- **Given information**
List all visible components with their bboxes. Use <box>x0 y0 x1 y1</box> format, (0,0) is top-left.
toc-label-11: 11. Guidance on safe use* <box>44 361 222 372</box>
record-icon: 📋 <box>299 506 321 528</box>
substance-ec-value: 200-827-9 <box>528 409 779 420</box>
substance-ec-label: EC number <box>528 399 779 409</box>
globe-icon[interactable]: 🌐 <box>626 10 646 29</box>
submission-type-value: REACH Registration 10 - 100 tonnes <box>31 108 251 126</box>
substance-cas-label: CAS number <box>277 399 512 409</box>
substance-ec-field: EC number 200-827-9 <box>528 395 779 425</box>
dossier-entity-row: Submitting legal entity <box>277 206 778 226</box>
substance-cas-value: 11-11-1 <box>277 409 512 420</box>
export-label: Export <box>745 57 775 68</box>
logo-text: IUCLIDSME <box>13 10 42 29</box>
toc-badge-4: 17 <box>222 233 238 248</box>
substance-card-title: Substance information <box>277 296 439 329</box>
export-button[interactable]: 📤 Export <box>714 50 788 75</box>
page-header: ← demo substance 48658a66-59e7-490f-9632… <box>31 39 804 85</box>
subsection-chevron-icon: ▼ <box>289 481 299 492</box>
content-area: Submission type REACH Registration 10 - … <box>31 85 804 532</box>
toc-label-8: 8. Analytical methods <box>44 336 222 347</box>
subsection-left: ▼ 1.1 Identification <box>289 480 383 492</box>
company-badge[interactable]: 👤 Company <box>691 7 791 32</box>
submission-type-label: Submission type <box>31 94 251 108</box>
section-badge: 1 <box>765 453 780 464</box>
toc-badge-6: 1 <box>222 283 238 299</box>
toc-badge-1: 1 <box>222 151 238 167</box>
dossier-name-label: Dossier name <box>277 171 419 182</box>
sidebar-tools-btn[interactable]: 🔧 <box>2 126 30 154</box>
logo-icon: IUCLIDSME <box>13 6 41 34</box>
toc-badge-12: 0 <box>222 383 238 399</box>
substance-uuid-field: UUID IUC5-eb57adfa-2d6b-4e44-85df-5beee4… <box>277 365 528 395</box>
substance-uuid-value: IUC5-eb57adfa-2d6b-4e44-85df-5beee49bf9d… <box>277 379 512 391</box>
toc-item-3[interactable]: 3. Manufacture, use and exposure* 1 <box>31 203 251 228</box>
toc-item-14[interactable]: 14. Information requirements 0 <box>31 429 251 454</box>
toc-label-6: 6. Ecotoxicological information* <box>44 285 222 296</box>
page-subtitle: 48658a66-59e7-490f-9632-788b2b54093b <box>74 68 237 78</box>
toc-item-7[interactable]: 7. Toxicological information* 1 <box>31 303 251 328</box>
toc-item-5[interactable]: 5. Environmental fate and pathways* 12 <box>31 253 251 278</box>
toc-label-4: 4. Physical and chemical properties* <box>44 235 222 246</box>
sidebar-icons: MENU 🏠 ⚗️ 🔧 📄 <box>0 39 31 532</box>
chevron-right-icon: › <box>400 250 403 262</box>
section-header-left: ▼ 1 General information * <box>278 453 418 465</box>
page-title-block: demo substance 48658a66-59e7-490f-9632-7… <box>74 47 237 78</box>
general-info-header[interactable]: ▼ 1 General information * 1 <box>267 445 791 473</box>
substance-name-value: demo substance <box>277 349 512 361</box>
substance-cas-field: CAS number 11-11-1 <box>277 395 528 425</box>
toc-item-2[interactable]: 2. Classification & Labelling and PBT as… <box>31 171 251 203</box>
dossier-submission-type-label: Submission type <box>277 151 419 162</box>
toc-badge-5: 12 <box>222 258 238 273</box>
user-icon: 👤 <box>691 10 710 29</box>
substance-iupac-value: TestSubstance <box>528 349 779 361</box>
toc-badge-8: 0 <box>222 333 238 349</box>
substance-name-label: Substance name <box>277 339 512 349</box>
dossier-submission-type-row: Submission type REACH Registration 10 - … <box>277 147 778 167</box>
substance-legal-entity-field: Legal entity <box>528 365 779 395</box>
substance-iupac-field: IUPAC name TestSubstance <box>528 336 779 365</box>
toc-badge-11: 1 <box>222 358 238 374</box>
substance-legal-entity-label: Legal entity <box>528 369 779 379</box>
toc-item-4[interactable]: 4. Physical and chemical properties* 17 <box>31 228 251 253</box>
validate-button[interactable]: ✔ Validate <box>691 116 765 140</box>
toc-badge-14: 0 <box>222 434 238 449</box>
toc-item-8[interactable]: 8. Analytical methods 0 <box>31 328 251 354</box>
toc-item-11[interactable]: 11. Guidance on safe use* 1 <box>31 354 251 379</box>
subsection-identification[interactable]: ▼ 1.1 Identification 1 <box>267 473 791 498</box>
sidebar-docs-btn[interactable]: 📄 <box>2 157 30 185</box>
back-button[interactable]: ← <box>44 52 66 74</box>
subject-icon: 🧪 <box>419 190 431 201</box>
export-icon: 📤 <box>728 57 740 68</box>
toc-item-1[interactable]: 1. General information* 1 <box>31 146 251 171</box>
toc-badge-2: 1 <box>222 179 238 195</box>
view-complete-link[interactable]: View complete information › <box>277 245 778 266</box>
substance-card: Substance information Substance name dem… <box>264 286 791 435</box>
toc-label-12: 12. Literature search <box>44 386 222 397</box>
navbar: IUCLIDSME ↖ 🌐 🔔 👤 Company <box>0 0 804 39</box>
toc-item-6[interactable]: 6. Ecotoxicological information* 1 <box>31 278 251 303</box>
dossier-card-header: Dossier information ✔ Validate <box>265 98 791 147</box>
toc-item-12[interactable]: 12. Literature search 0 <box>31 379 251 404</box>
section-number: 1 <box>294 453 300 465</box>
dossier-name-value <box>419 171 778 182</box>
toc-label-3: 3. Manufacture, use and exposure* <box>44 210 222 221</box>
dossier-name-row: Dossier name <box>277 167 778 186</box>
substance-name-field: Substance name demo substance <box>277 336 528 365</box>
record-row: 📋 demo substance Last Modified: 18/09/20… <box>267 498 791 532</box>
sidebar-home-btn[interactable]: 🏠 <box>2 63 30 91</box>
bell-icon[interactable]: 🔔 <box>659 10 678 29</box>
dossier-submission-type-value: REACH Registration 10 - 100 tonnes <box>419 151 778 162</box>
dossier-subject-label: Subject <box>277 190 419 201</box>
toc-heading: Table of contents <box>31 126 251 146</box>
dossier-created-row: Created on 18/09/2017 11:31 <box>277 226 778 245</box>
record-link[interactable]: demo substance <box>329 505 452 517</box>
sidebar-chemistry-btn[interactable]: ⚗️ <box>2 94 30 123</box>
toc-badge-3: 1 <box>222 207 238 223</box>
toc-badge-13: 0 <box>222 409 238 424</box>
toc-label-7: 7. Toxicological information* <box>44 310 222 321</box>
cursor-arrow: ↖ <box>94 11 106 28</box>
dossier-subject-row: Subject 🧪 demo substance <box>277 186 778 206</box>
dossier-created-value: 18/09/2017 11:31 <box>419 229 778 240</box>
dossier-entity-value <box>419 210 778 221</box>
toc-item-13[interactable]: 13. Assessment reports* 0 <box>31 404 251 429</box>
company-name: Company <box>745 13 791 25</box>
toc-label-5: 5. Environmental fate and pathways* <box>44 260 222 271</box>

- **Activity**
Work out how many lines in the data hold the word "search"; reply with the number alone.

- **Response below**
2